The pastry case at the new Craftsman and Wolves location in Mountain View was empty by the time I arrived. To the right of it, seven brightly colored desserts remained on hand.

They were all fancifully composed in jewel tones on their temporary plates. A thin green smile (or mustache) made of a curved sliver of cucumber skin was held in place on the side of three strawberry cucumber pink “pills” ($14). A pansy—violet, purple or yellow—was centered on top of each one. The two blood orange cardamom clouds ($16) looked like extra material removed from Elmo’s furry coat. And one remaining yellowy mango prism cake ($16) glowed intensely in the corner of the drawer.

Since first opening in 2012, Craftsman and Wolves has been making surprising or challenging baked goods, depending on your goût de vivre. Guided by William Werner until 2019, and then by Lawrence Lai until his death earlier this year, ordinary chocolate croissants turned into triple chocolate croissants. Ham and cheese croissants transformed into havarti and mortadella ones with cornichon relish and vegetable confetti. Their Scotch egg, called “The Rebel Within,” became a signature item on the menu.

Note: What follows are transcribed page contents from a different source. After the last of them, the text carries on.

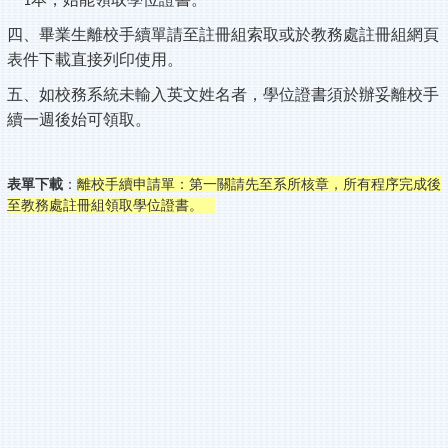
1
四、畢業生離校手續單請至註冊組索取或於教務處註冊組網頁
表件下載直接列印使用。
五、如校務系統未輸入英文姓名者，學位證書須於辦妥離校手
續一週後始可領取。
表單下載
：
離校手續申請單
：第一關請先至系所核章，所有程序完成後
至教務處註冊組領取學位證書。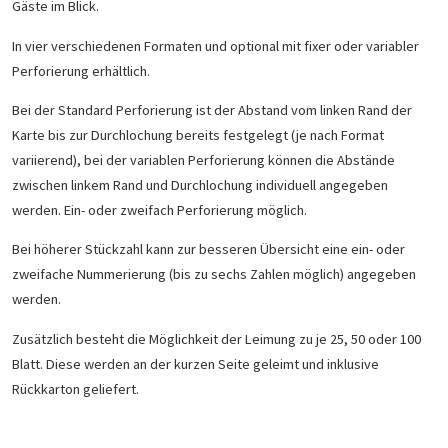
Gäste im Blick.
In vier verschiedenen Formaten und optional mit fixer oder variabler
Perforierung erhältlich.
Bei der Standard Perforierung ist der Abstand vom linken Rand der
Karte bis zur Durchlochung bereits festgelegt (je nach Format
variierend), bei der variablen Perforierung können die Abstände
zwischen linkem Rand und Durchlochung individuell angegeben
werden. Ein- oder zweifach Perforierung möglich.
Bei höherer Stückzahl kann zur besseren Übersicht eine ein- oder
zweifache Nummerierung (bis zu sechs Zahlen möglich) angegeben
werden.
Zusätzlich besteht die Möglichkeit der Leimung zu je 25, 50 oder 100
Blatt. Diese werden an der kurzen Seite geleimt und inklusive
Rückkarton geliefert.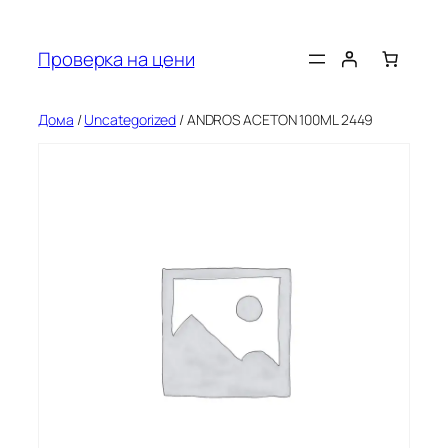
Оди
на
Проверка на цени
содржината
Дома
/
Uncategorized
/ ANDROS ACETON 100ML 2449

As the company continues to expand its presence in the South Bay, Sam Ceccotti is the current executive chef who’s continuing the bakery’s commitment to making sweet and savory innovations. After a tour of “the Den,” the central kitchen and distribution hub located in San Francisco for all of the Craftsman and Wolves’ locations, Ceccotti talked with me about her culinary approach. “I’m all about texture,” she said.

STOCKED UP Full counters at the new Mountain View location. PHOTO: Craftsman and Wolves

Lai hired Ceccotti after she passed a baking test. “I was asked to make a mousse cake and something laminated that showed my style and my flavors,” she recalled.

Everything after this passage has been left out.